Still on the floor, her knees aching against the cold marble, she scrambled forward, undignified, skirts dragging, jewels scraping. At her age, her body was no longer kind to such desperate movements; her bones protested, her muscles trembled. But desperation lent her strength.


She reached him before he could take another step, and her arms wrapped around his leg. She clung to him as though he were the last solid thing in a world crumbling around her.


"Uncle, please," she sobbed, her voice breaking like shattered glass. "Please don’t leave me. Don’t turn your back on me. I’ll do whatever you ask—anything, I swear it. I’ll make it right. Just... don’t leave me... I have no one... No one who truly cares for me... I have no one..."


Osric froze mid-step. The sensation of her hands, once those of a bright little girl who would run to him with flowers and stories, now wrinkled, desperate, clawing, shook him.


"Give me a chance," she whispered, her forehead pressed against his knee, tears soaking the hem of his robe. "I’ll fix everything. I’ll listen to you, I’ll obey, I’ll undo every wrong I’ve done. Just... stay. Stay with me. Please... Don’t hate me... Please don’t hate me..."


For a moment, Osric’s eyes softened.


He looked down at her, not as the Dowager Empress, not as the woman who had allowed bloodshed and betrayal to flourish under her watch, but as his little Isabella. The little girl he had raised after she clung to him. The one who used to chase butterflies in the garden, who would sneak candied plums into his study, who would tug his sleeve and demand stories before bed.


His heart wavered.


He had not seen her like this in decades; stripped of power, of arrogance, of all the walls she had built around herself. Just broken. Just human.


"Granduncle," came a firm, steady voice.


Osric turned his head. Beside him stood Finnian Vaelith, his brother’s grandson—young, sharp-eyed, the future of their House embodied in his resolute bearing. His hand rested protectively on the hilt of his sword, but his voice was calm.
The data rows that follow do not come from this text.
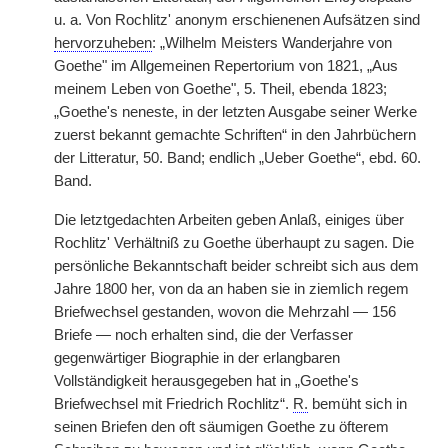
u. a. Von Rochlitz' anonym erschienenen Aufsätzen sind
hervorzuheben
: „Wilhelm Meisters Wanderjahre von
Goethe" im Allgemeinen Repertorium von 1821, „Aus
meinem Leben von Goethe", 5. Theil, ebenda 1823;
„Goethe's neneste, in der letzten Ausgabe seiner Werke
zuerst bekannt gemachte Schriften“ in den Jahrbüchern
der Litteratur, 50. Band; endlich „Ueber Goethe“, ebd. 60.
Band.
Die letztgedachten Arbeiten geben Anlaß, einiges über
Rochlitz' Verhältniß zu Goethe überhaupt zu sagen. Die
persönliche Bekanntschaft beider schreibt sich aus dem
Jahre 1800 her, von da an haben sie in ziemlich regem
Briefwechsel gestanden, wovon die Mehrzahl — 156
Briefe — noch erhalten sind, die der Verfasser
gegenwärtiger Biographie in der erlangbaren
Vollständigkeit herausgegeben hat in „Goethe's
Briefwechsel mit Friedrich Rochlitz“.
R.
bemüht sich in
seinen Briefen den oft säumigen Goethe zu öfterem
"She tried to kill you, an elder of our house," Finnian said, not coldly, but as one stating an undeniable truth. "You can’t forget that."


The words struck like a bell in the silence.


Isabella flinched as though physically struck. Her hands trembled around Osric’s leg. She looked up at him, eyes wide, filled with a childlike terror at the thought of being abandoned by the only man who had ever loved her without condition.


Shaking her head, she looked at him, pleading. "Please, Uncle... Don’t leave me."